What you will do: In the records below, locate the line containing "Comments & Questions (187, 604)", then output that line and all later lines exactly, through the last one.

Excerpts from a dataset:
»»

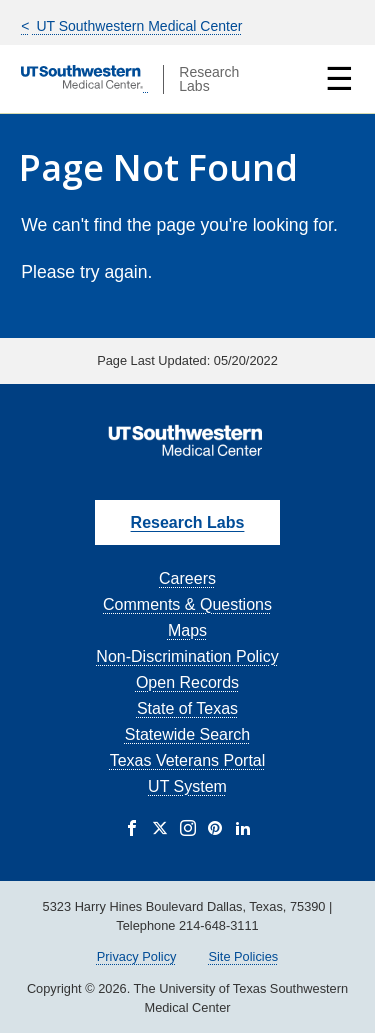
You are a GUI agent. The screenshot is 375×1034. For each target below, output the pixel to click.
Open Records (187, 682)
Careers (187, 578)
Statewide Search (187, 734)
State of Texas (187, 708)
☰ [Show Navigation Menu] (339, 79)
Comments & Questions (187, 604)
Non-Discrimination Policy (187, 656)
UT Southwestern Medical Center (138, 26)
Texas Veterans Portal (188, 760)
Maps (187, 630)
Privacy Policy (137, 956)
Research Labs (188, 522)
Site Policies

««

Completed exercise:
Comments & Questions (187, 604)
Non-Discrimination Policy (187, 656)
UT Southwestern Medical Center (138, 26)
Texas Veterans Portal (188, 760)
Maps (187, 630)
Privacy Policy (137, 956)
Research Labs (188, 522)
Site Policies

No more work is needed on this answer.